Exercise prompt >>
Give back an exact copy of the lines in the records below, from the line that has "заходів для забезпечення" through the line that has "ласка, використовуйте застереження, щоб чітко", and nothing besides.

(Saved entries)
===

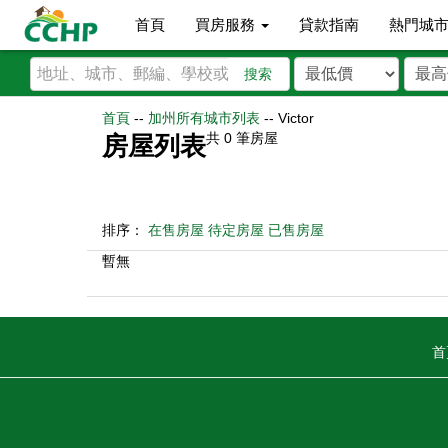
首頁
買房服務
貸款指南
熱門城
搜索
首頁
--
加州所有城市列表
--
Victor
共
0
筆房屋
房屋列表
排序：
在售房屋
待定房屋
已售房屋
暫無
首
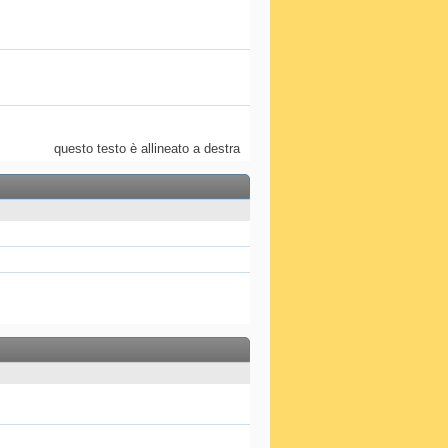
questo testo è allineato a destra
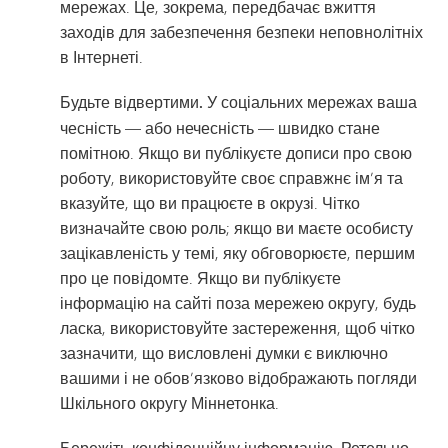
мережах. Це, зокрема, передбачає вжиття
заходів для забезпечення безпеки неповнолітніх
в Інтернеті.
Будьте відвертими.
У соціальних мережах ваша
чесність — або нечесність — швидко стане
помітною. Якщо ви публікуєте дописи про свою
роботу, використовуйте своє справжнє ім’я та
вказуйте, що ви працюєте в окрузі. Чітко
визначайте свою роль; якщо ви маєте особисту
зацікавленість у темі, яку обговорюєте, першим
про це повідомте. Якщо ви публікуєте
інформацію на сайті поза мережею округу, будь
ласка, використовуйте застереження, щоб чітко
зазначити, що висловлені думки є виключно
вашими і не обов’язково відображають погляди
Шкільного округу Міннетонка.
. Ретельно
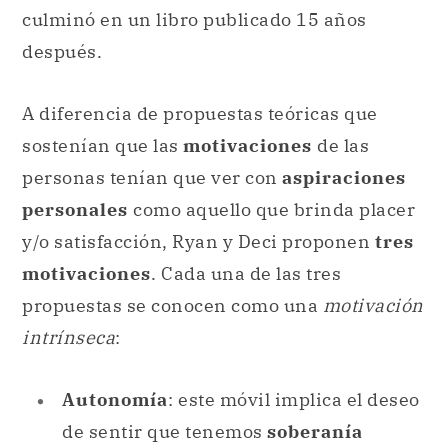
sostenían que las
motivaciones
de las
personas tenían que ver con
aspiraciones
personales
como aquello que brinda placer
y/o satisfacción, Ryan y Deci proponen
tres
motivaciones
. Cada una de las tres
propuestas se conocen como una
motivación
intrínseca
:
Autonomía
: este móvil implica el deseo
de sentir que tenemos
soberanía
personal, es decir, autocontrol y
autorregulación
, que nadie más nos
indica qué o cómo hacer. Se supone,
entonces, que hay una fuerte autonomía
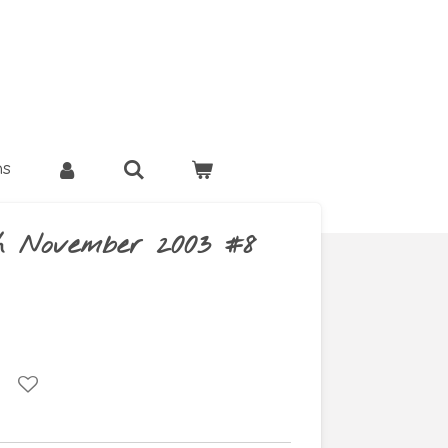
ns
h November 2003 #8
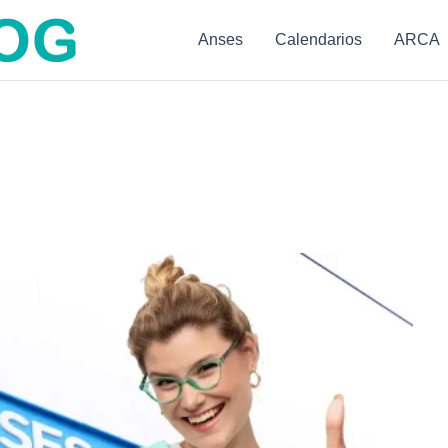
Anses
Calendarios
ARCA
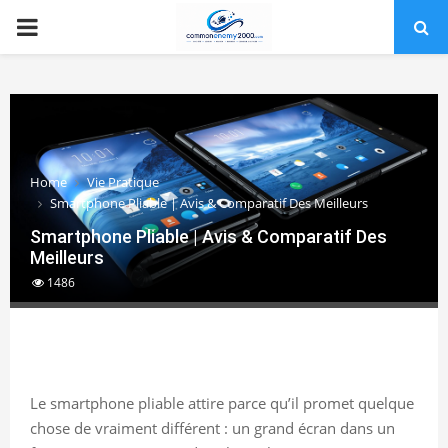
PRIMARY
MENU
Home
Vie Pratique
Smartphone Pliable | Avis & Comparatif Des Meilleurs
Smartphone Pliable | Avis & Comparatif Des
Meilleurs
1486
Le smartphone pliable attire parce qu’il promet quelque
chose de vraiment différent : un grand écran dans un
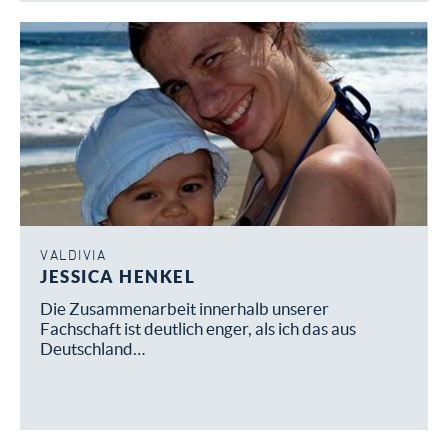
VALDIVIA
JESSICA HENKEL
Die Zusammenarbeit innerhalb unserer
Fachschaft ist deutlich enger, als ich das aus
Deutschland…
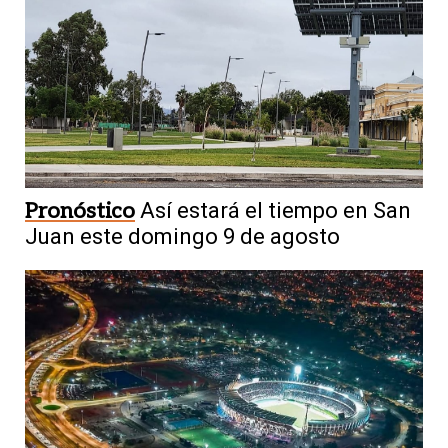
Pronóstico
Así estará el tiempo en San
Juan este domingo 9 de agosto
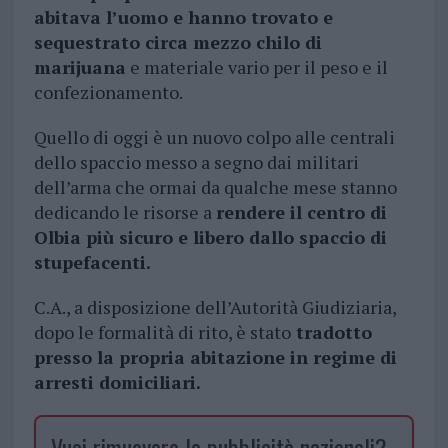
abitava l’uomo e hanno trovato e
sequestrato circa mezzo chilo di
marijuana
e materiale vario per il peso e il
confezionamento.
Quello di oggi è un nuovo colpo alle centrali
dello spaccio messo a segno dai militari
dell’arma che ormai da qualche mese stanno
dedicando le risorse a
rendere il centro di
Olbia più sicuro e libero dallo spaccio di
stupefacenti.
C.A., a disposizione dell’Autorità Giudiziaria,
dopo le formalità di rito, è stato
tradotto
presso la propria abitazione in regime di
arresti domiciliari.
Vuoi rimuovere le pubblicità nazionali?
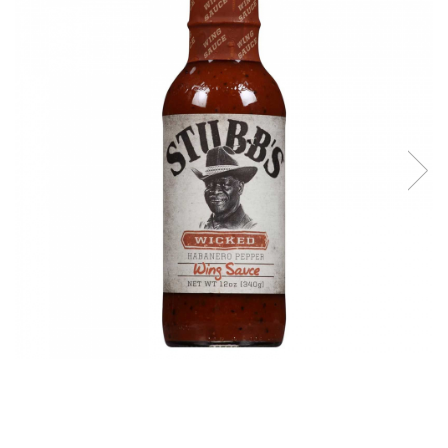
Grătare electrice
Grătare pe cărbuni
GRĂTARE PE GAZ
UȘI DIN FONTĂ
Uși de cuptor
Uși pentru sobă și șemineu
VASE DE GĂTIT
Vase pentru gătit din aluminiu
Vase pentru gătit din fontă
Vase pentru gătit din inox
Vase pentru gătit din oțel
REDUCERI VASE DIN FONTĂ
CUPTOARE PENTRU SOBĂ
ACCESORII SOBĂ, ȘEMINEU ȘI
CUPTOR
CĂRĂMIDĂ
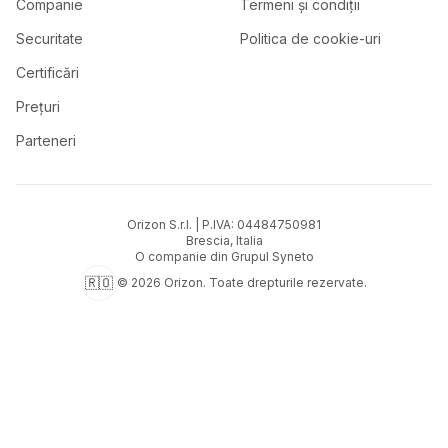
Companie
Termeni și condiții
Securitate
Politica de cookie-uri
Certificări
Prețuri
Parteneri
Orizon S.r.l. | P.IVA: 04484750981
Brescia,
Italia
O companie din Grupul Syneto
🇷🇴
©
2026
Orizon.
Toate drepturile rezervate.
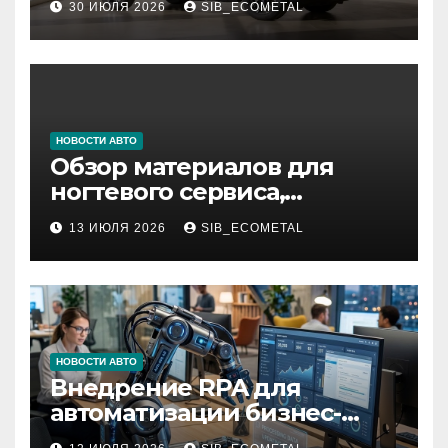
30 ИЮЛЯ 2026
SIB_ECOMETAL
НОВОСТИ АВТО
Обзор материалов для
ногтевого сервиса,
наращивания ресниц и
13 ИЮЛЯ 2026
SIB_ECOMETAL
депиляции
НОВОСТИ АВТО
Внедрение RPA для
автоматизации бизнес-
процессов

===

Output of the exercise >>
заходів для забезпечення безпеки неповнолітніх
в Інтернеті.
Будьте відвертими.
У соціальних мережах ваша
чесність — або нечесність — швидко стане
помітною. Якщо ви публікуєте дописи про свою
роботу, використовуйте своє справжнє ім’я та
вказуйте, що ви працюєте в окрузі. Чітко
визначайте свою роль; якщо ви маєте особисту
зацікавленість у темі, яку обговорюєте, першим
про це повідомте. Якщо ви публікуєте
інформацію на сайті поза мережею округу, будь
ласка, використовуйте застереження, щоб чітко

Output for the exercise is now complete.